[Record excerpts]

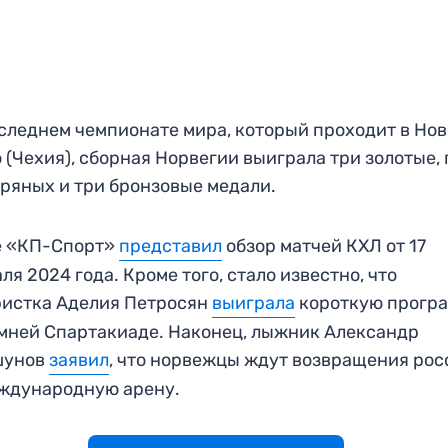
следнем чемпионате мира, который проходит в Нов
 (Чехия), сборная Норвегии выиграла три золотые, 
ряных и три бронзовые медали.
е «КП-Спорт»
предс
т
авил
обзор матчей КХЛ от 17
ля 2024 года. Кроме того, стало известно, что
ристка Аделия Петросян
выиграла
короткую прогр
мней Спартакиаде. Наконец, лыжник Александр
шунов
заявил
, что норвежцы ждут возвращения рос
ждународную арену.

[/Record excerpts]
[Record excerpts]

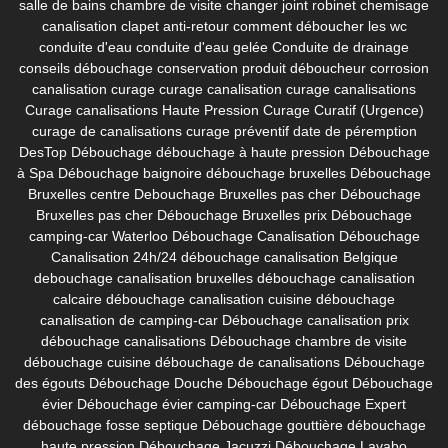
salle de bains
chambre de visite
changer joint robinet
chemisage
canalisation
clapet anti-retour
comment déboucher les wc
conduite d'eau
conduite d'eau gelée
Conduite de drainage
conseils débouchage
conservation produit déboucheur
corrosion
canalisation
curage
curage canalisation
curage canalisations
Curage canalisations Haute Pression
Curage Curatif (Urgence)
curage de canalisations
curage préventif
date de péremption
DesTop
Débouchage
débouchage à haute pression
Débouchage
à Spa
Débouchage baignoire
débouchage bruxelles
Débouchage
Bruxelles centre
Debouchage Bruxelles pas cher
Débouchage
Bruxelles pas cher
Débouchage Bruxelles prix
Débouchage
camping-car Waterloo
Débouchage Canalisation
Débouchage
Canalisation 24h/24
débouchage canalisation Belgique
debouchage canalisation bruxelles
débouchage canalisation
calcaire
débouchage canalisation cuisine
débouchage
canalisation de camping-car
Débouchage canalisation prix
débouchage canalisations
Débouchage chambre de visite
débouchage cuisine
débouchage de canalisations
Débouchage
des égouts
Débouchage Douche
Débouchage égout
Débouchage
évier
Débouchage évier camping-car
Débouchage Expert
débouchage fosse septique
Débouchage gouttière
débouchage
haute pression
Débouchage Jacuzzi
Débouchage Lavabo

[/Record excerpts]
[Record excerpts]

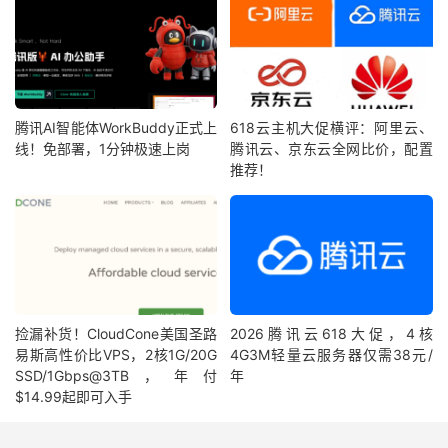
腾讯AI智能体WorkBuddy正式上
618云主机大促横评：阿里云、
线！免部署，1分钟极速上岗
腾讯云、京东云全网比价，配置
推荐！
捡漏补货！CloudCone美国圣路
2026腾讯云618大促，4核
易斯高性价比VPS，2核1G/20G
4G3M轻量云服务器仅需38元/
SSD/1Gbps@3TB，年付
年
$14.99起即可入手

[/Record excerpts]

Of all the entries above, retype exactly the lines from the line with "conservation produit déboucheur" to the line with "Débouchage égout", both included, and no others.

§ Solved problem
conservation produit déboucheur
corrosion
canalisation
curage
curage canalisation
curage canalisations
Curage canalisations Haute Pression
Curage Curatif (Urgence)
curage de canalisations
curage préventif
date de péremption
DesTop
Débouchage
débouchage à haute pression
Débouchage
à Spa
Débouchage baignoire
débouchage bruxelles
Débouchage
Bruxelles centre
Debouchage Bruxelles pas cher
Débouchage
Bruxelles pas cher
Débouchage Bruxelles prix
Débouchage
camping-car Waterloo
Débouchage Canalisation
Débouchage
Canalisation 24h/24
débouchage canalisation Belgique
debouchage canalisation bruxelles
débouchage canalisation
calcaire
débouchage canalisation cuisine
débouchage
canalisation de camping-car
Débouchage canalisation prix
débouchage canalisations
Débouchage chambre de visite
débouchage cuisine
débouchage de canalisations
Débouchage
des égouts
Débouchage Douche
Débouchage égout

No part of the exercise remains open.